--- Data listing Enclosed Below ---
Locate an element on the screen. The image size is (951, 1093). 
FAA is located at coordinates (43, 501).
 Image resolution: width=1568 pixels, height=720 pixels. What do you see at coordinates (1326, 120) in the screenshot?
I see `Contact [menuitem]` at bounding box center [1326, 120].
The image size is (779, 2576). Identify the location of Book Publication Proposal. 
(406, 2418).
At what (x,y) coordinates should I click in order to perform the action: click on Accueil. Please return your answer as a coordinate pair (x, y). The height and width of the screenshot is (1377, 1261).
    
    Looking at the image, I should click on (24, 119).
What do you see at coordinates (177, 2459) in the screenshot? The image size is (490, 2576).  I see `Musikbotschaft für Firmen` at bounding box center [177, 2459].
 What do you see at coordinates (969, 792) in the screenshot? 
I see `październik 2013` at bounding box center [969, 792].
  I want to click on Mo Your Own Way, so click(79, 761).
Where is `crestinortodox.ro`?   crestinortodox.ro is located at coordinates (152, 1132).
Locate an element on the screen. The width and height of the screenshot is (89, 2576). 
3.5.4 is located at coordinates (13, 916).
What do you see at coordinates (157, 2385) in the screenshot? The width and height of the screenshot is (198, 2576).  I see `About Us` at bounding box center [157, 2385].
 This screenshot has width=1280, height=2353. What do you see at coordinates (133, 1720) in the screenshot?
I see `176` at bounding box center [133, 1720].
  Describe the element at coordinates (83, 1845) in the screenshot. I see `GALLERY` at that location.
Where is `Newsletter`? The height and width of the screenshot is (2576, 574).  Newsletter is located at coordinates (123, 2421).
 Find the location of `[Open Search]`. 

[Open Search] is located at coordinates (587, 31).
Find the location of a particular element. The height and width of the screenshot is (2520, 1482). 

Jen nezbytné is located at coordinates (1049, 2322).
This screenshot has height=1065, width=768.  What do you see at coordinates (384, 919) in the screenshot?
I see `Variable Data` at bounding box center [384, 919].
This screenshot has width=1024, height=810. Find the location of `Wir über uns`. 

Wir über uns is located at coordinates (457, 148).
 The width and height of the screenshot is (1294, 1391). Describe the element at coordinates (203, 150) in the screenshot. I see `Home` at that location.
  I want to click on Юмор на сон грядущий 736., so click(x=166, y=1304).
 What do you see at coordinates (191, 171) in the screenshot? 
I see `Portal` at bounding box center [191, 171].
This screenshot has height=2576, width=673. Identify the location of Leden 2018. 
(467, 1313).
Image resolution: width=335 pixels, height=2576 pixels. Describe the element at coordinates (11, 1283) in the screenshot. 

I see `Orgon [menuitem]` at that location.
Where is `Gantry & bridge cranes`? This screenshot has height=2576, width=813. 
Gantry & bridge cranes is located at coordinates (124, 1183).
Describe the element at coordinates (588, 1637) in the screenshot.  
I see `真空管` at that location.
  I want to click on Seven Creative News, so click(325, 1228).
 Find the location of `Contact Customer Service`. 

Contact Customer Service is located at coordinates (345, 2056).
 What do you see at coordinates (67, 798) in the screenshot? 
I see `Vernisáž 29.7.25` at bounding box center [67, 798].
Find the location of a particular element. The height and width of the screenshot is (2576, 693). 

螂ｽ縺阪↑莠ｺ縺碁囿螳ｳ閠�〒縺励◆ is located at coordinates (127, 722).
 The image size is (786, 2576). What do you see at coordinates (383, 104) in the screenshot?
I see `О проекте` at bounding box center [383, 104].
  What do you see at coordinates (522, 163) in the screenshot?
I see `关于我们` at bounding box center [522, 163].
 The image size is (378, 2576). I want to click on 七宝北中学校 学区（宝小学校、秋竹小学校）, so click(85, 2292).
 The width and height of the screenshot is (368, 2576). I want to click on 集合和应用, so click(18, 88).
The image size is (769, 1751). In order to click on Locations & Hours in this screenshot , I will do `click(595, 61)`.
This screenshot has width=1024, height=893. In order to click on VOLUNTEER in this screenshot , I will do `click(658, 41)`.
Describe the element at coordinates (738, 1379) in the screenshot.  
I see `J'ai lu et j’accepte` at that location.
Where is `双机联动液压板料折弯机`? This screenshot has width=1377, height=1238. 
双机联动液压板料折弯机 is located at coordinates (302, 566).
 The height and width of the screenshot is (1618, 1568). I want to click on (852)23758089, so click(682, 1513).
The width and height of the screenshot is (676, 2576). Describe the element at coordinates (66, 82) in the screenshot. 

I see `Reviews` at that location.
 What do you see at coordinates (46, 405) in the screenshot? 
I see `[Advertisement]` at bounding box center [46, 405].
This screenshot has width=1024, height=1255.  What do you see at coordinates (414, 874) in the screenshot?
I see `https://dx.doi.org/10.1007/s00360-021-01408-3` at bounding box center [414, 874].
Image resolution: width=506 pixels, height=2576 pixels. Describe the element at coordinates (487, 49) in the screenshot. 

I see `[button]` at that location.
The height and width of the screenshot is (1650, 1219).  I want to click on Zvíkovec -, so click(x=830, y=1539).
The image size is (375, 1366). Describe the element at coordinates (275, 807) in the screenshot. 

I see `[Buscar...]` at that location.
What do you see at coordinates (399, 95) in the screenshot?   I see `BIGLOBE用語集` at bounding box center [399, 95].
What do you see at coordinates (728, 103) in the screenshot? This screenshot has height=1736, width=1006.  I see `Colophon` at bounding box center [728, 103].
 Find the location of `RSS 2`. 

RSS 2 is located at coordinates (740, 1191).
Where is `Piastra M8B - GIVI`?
--- End of Enclosed Data listing ---
Give the count of lines in the listing that hold the word "will", and nothing else.

• _Result_
2